IDOLACASH - Chelsea menjadikan Kepa Arrizabalaga sebagai penjaga gawang termahal di dunia ketika mereka mengeluarkan 71,6 juta poundsterling untuk mengontraknya pada Agustus 2018.
Direktur klub Marina Granovskaia mengatakan pada pengumuman kedatangannya: "Kepa adalah bakat yang telah kami kagumi sejak lama dan kami sangat senang dengan kedatangannya.
"Dia telah menunjukkan kualitas dan konsistensi yang fantastis dan akan menjadi bagian besar dari kesuksesan Chelsea di tahun-tahun mendatang.
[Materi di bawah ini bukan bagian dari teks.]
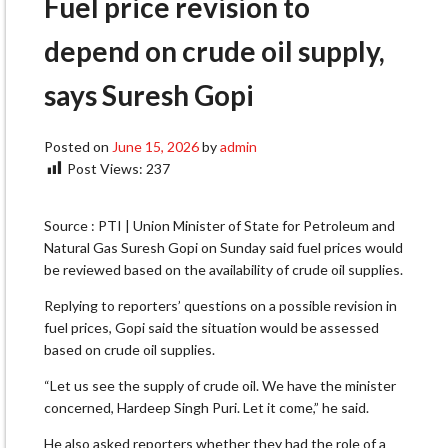
Fuel price revision to
depend on crude oil supply,
says Suresh Gopi
Posted on
June 15, 2026
by
admin
Post Views:
237
Source : PTI | Union Minister of State for Petroleum and
Natural Gas Suresh Gopi on Sunday said fuel prices would
be reviewed based on the availability of crude oil supplies.
Replying to reporters’ questions on a possible revision in
fuel prices, Gopi said the situation would be assessed
based on crude oil supplies.
“Let us see the supply of crude oil. We have the minister
concerned, Hardeep Singh Puri. Let it come,” he said.
He also asked reporters whether they had the role of a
Kontrak jangka panjangnya mencerminkan kepercayaan yang kami miliki padanya dan kami melihat ke depan untuk musim-musim mendatang dengan perasaan yang luar biasa. optimisme."
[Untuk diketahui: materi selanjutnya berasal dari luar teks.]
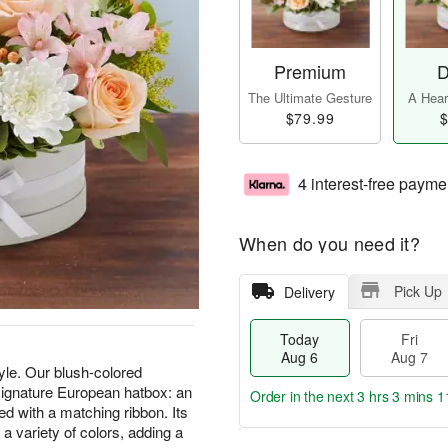
Premium
D
The Ultimate Gesture
A Heart
$79.99
$
4 interest-free payme
When do you need it?
Pick Up
Delivery
Today
Fri
Aug 6
Aug 7
tyle. Our blush-colored
 signature European hatbox: an
Order in the next
3 hrs 3 mins 1
ed with a matching ribbon. Its
g a variety of colors, adding a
Hanya lebih dari dua tahun kemudian, dan masa depan jangka panjang Kepa di klub masih jauh dari pasti, dengan the Blues telah membayar £ 22 juta untuk mendatangkan Edouard Mendy dari Rennes.
Chelsea mengatakan Mendy telah bergabung untuk "melengkapi kelompok penjaga kami yang sudah ada", tetapi dia diharapkan untuk dengan cepat membuat posisi awal menjadi miliknya sendiri setelah Kepa melakukan dua kesalahan yang menyebabkan gol di dua pertandingan pembukaan musim Liga Premier.
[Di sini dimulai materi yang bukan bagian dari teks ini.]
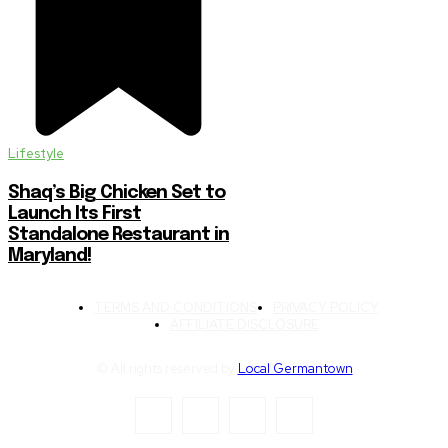
Lifestyle
Shaq’s Big Chicken Set to
Launch Its First
Standalone Restaurant in
Maryland!
TERMS AND CONDITIONS
PRIVACY POLICY
AFFILIATE DISCLOSURE
© All rights reserved by
Local Germantown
Dengan bantuan Opta, kami melihat apa yang bisa diharapkan Chelsea dari Mendy dan bagaimana dia dibandingkan dengan Kepa.
Tangan yang aman
Mendy (24) membuat sembilan penampilan liga lebih sedikit daripada Kepa (33) pada 2019-20, dengan pandemi virus corona telah membatasi musim Ligue 1 ketika sebagian besar tim masih memiliki 10 pertandingan lagi yang harus diselesaikan.
Dia kebobolan 19 gol dan menjaga sembilan clean sheet saat Rennes lolos ke Liga Champions untuk pertama kalinya dalam sejarah mereka, sementara Kepa memasukkan 28 lebih banyak dan menutup lawan satu kali lebih sedikit.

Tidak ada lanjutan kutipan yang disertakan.